Vor drei Jahren richtete Nigerias Militärregime den Ogoni-Schriftsteller Ken Saro-Wiwa hin. Heute rebelliert Nigerias Ölfördergebiet gegen Shell und Regierung  ■ Von Dominic Johnson

Berlin (taz) – „Kein Zweifel: Ken Saro-Wiwa und seine Organisation haben die Schlacht gewonnen.“ Drei Jahre nach der Hinrichtung des nigerianischen Bürgerrechtlers am 10. November 1995 zieht die oppositionelle Zeitung Tempo eine optimistische Bilanz. „Ken Saro-Wiwas Courage“, so das Fazit, „ist Symbol des Kampfes im Niger-Delta geworden.“

Die Proteste der Bewohner der nigerianischen Ölfördergebiete gegen die ökologischen Folgeschäden der Förderung und ihre Nichtbeteiligung an den Einnahmen daraus haben sich seit 1995 von Saro-Wiwas kleinem Ogoni-Volk auf fast das gesamte Niger-Flußdelta ausgeweitet. Anfang Oktober begann eine Welle von Besetzungen von Ölförderanlagen durch militante Jugendliche des Ijaw-Volkes, größte Ethnie der Region. Bis heute sind von 20 besetzten Anlagen – 15 davon im Eigentum des Ölmultis Shell, gegen dessen Aktivitäten sich auch Ken Saro-Wiwas Protest richtete – erst fünf wieder nach langwierigen Verhandlungen freigegeben worden. Die anderen bleiben besetzt, wobei die Aktionen bewaffneter Ijaw-Jugendmilizen sich vielerorts genauso gegen andere ethnische Gruppen richten, die aus Ijaw-Gebieten vertrieben werden, wie gegen die Ölkonzerne. Vermittlungsversuche der Regierung scheitern regelmäßig, weil die Jugendmilizen die Autorität ihrer eigenen traditionellen Ältesten nicht mehr anerkennen. Auch dies ist ein Erbe der Ogoni- Protestbewegung.

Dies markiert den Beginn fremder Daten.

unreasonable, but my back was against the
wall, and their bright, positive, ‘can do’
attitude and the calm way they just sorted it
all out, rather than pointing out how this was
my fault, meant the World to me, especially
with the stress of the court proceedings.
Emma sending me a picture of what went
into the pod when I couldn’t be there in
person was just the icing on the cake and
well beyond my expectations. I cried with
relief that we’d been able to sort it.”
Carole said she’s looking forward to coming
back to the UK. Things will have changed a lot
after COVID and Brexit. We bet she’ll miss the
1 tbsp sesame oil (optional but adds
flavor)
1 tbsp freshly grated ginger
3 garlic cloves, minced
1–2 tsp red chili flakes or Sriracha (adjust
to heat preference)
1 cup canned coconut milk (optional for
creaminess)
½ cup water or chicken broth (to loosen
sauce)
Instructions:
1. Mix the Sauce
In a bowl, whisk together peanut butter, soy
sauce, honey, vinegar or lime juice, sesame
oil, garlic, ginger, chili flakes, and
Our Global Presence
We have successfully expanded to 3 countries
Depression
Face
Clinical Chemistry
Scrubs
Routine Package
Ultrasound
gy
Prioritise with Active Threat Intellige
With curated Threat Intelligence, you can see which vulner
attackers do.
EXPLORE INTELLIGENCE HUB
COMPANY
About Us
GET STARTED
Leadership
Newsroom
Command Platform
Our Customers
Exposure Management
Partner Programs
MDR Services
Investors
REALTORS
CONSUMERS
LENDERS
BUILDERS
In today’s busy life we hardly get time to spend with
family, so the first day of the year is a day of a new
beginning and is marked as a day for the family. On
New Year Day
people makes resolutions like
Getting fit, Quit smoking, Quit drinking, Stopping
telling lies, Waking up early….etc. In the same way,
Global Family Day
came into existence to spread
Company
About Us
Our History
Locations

Bis Mitte Oktober – neuere Statistiken gibt es noch nicht – kostete der Ausfall von zeitweise bis zu einem Drittel der Ölproduktion Nigeria bereits über 62 Millionen US- Dollar in entgangenen Exporteinnahmen. Die Summe liegt heute mit Sicherheit um ein Vielfaches höher. Die kriselnde nigerianische Wirtschaft bezieht 95 Prozent ihrer Deviseneinnahmen aus dem Ölexport, und schon am 1. Oktober, vor Beginn der Besetzungen, hatte Staatschef Abdulsalam Abubakar einen Rückgang der nigerianischen Öleinnahmen um ein Viertel wegen des gesunkenen Ölpreises prognostiziert. Schlechtes Wetter hat zugleich die Landwirtschaft gebeutelt, was den Einfuhrbedarf erhöht.

Oppositionelle beantworten die Klagen der Regierung mit dem Hinweis, sie solle lieber die unter dem verstorbenen Diktator Sani Abacha beiseite geschafften Milliarden finden. Daß mit Bukar Ali ein nordnigerianischer Ex-Polizeichef zum neuen Chef der Behörde „Ompadec“ ernannt worden ist, die für die Weiterleitung eines geringen Teiles der Öleinnahmen an die Fördergebiete zuständig ist, erhöht nicht gerade das Vertrauen in Abubakars ansonsten reformfreudige Regierung.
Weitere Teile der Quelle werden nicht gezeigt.